The Duty of Care in Behavioral Health Contexts

The duty of care requires the fiduciary to act with the competence and diligence appropriate to the circumstances. In behavioral health contexts, this duty extends across several dimensions that most fiduciary training does not address.

The Obligation to Recognize Warning Signs

A fiduciary is not required to be a clinician. But a fiduciary is required to exercise the judgment of a reasonably prudent professional, and a reasonably prudent professional serving high-net-worth clients will encounter behavioral health situations with sufficient frequency that basic competence in recognizing warning signs is not a clinical luxury — it is a professional necessity. The duty of care, properly understood, includes the obligation to recognize when a client's behavior suggests impaired decision-making capacity.

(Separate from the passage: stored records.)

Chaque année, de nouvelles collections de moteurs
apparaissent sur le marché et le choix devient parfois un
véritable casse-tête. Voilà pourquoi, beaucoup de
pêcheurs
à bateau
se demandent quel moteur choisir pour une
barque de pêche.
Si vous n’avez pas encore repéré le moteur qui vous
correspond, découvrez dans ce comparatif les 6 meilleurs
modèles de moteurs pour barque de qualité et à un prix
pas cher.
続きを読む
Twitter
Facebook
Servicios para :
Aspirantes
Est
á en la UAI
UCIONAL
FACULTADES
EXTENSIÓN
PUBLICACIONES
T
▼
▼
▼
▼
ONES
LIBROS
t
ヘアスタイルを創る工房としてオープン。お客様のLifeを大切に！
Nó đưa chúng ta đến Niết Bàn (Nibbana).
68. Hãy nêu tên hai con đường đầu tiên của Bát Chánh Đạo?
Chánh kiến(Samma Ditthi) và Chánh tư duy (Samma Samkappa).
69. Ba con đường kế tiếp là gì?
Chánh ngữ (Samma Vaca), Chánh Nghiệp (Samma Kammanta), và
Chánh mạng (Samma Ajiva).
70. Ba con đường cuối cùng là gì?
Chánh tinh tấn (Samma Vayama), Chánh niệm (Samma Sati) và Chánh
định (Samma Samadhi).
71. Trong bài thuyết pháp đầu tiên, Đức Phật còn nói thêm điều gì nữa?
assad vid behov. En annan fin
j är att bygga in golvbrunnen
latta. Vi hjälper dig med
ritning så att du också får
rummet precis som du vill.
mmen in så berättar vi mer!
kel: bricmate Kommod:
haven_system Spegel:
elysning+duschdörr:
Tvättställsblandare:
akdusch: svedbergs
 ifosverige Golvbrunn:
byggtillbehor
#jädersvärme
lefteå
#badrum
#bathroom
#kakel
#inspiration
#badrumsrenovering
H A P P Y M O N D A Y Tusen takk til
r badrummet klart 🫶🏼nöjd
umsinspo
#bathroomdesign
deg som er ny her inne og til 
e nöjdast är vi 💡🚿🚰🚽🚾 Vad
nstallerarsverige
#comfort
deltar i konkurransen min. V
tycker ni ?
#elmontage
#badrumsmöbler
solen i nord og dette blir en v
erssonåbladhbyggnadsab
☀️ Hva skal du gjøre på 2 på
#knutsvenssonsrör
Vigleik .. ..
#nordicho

Warning signs that trigger the fiduciary's duty of further inquiry — documented extensively in our guide to cognitive decline in wealth creators — include dramatic changes in financial behavior — sudden liquidation of long-held positions, large unexplained cash withdrawals, impulsive real estate transactions, or patterns of spending inconsistent with the client's established values and priorities. They include changes in communication patterns — a previously responsive client becoming unreachable, uncharacteristic hostility or paranoia in interactions, or communications that reflect confused or disorganized thinking. They include information from third parties — family members expressing concern, reports from other professionals in the client's network, or public information suggesting behavioral instability.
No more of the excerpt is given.